[Transcribed page contents]
********************

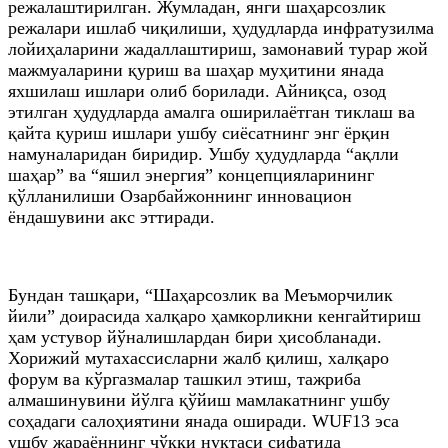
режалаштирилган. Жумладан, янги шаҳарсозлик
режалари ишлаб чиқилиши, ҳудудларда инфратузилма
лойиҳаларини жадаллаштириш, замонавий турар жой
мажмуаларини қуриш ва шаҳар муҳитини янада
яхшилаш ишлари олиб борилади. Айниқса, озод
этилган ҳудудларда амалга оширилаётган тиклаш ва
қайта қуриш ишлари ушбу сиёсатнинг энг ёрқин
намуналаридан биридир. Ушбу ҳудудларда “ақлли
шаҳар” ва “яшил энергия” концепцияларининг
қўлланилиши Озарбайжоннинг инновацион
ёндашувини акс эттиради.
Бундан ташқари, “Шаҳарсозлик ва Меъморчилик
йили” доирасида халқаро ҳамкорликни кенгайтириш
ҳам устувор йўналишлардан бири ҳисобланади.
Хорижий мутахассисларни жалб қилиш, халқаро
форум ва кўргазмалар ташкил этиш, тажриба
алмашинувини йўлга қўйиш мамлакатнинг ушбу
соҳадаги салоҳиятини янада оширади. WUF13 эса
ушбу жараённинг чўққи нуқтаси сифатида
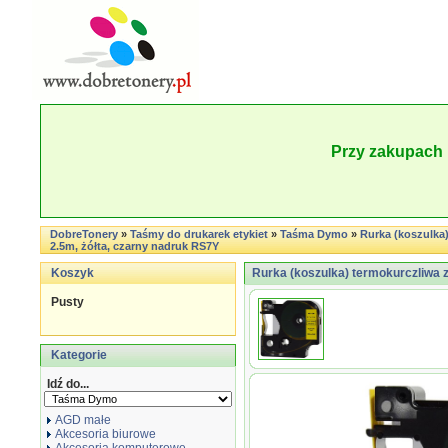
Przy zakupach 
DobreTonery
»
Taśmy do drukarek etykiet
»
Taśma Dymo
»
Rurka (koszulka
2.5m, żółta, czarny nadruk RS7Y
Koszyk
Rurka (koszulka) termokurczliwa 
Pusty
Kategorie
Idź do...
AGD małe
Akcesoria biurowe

********************

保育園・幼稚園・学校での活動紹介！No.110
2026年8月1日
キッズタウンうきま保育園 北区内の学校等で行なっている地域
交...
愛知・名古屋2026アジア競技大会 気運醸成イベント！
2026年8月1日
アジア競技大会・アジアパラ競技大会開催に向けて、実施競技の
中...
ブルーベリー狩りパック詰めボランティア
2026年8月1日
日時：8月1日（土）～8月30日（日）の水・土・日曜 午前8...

********************

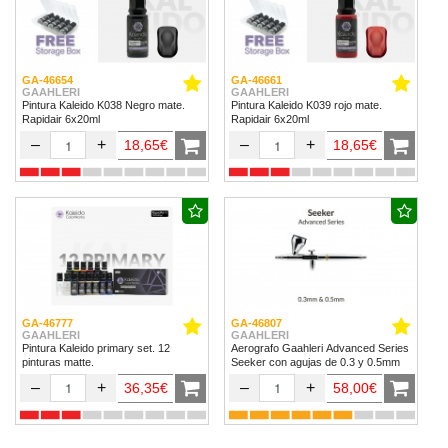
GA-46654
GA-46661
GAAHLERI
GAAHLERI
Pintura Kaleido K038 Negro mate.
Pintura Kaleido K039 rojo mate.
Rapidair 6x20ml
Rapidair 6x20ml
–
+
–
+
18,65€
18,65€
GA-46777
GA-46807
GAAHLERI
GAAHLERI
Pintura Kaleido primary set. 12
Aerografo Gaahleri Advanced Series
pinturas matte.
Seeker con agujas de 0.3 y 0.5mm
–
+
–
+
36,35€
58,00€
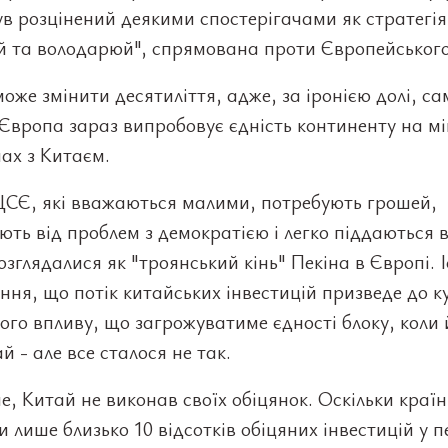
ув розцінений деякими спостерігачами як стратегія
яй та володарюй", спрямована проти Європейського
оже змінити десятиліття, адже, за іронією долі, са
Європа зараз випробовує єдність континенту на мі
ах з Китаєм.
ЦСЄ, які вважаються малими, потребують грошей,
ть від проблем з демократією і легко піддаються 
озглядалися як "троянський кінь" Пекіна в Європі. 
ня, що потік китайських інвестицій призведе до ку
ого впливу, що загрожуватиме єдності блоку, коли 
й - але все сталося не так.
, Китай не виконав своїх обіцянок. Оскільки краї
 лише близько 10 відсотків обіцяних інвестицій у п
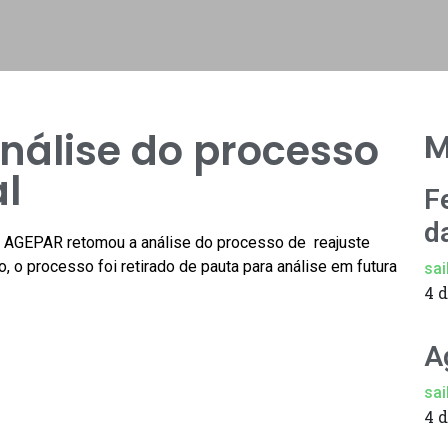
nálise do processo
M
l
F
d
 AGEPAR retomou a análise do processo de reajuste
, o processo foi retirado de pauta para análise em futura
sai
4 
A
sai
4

********************

**Your assignment**
Begin at the line in the entries above that has "форум ва кўргазмалар ташкил этиш, тажриба", stop after the line that has "Akcesoria biurowe", and output exactly those lines without pictures.

**Result for this exercise**
форум ва кўргазмалар ташкил этиш, тажриба
алмашинувини йўлга қўйиш мамлакатнинг ушбу
соҳадаги салоҳиятини янада оширади. WUF13 эса
ушбу жараённинг чўққи нуқтаси сифатида
Przy zakupach 
DobreTonery
»
Taśmy do drukarek etykiet
»
Taśma Dymo
»
Rurka (koszulka
2.5m, żółta, czarny nadruk RS7Y
Koszyk
Rurka (koszulka) termokurczliwa 
Pusty
Kategorie
Idź do...
AGD małe
Akcesoria biurowe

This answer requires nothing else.